According to a Microsoft spam engineer, Android smartphone and tablet owners should be cautious about installing apps outside of official stores, such as Amazon Appstore for Android or Google Play Store, as a new malicious app has been discovered that sends spam emails from affected users’ devices. Researcher Terry Zink says that the app is now sending spam messages with the signature “Sent from Yahoo! Mail on Android” and those messages are originating in a number of locations throughout Chile, Indonesia, Lebanon, Oman, Philippines, Russia, Saudi Arabia, Thailand, Ukraine, and Venezuela.
“I’ve written in the past that Android has the most malware compared to other smartphone platforms, but your odds of downloading and installing a malicious Android app is pretty low if you get it from the Android Marketplace,” Zink writes on the MSDN blog. “But if you get it from some guy in a back alley on the Internet, the odds go way up.”
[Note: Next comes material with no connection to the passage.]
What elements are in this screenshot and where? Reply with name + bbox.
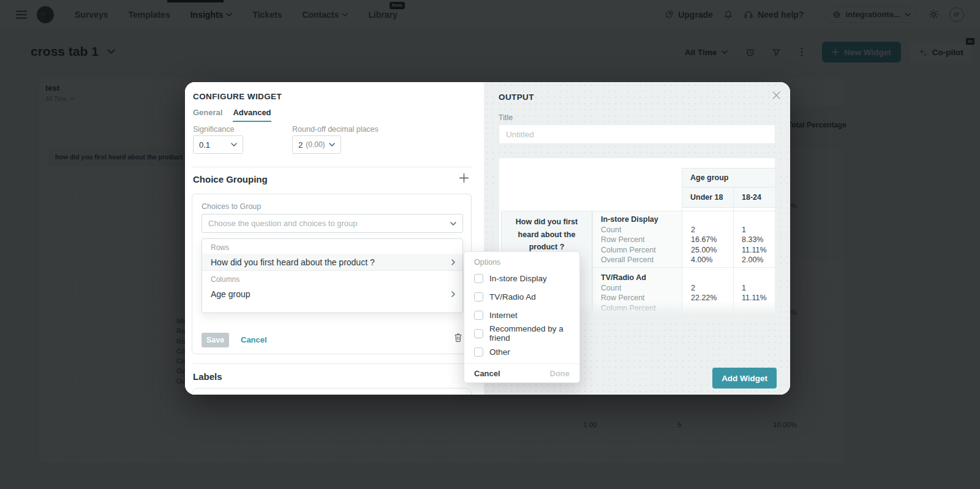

According to Zink, the way the malicious app works is that it logs into a user’s Yahoo! account on their Android devices and then begins to send out spam messages.
It doesn’t seem that the malicious app is originating from Google’s Play Store, which is good news. However, users who are trying to download hacked, pirated, or apps from non-official sources should be wary as those apps may contain malicious code. In the past, a malicious Android app was found that generated SMS messages and sent them, racking up charges on user’s phone bills.